RIO DE JANEIRO – Uma bala perdida matou anteontem a menina que ia para o colégio, no Grajaú, aqui no Rio. O que será uma bala perdida que mata alguém? Perdida não deve ser: é ganha. Afinal, quem atirou desejava matar alguém. Pode ter errado de alvo, mas não de bala: pelo menos aquela não foi perdida.
Os jornais exibem gráficos sobre balas –perdidas ou ganhas. Garantem que a violência urbana já provocou mais mortes do que o Vietnã. Não tenho como negar ou aceitar a estatística. Mas tudo é possível –dizia Machado de Assis.

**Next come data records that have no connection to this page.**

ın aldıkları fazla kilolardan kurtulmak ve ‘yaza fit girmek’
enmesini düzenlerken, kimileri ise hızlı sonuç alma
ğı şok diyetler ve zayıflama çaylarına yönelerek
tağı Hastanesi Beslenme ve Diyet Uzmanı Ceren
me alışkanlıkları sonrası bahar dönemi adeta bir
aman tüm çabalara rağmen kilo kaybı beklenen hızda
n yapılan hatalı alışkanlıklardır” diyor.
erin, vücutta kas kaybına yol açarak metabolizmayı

O que os jornais não chegam a esclarecer é que no território das grandes cidades há dois países em luta –ou dois lados de uma mesma nação, como no caso do Vietnã.
Não se trata de uma guerra vulgar entre bandido e mocinho, mas de "duas vontades em conflito" –como costuma ser definida qualquer guerra de verdade.
De um lado, estão os 30 ou 35 milhões de brasileiros que comem todos os dias, que têm acesso às escolas e aos empregos –isso para dizer o mínimo. Do outro lado estão os cento e tantos milhões que vivem entre a pobreza e a miséria. Não se trata de uma luta entre pobres e ricos. É pior: o banditismo é o caminho mais curto para o pobre pensar que pode viver como rico –ou chegar perto. Vale tudo para chegar lá –tal como fazem os ricos quando, por exemplo, disputam o poder.
Os meios não são idênticos, mas análogos: cada qual usa a arma que tem. As vítimas são –como todas as vítimas que se prezam– inocentes. Nunca foi feita a estatística das vítimas dos planos Cruzado, Verão, Collor, Bresser. Cada vez que um grupo de economistas se reúne em nome do governo, alguma coisa de letal está sendo preparada: uma bala perdida será disparada.
O Plano Real, tirante o estágio eleitoral e açucarado, será irreal a partir da realidade do próximo governo, seja ele qual for. Suas vítimas, como o Joãozinho e a Mariazinha do conto infantil, estão sendo engordadas e engodadas pela bruxa que os deseja mais gordos.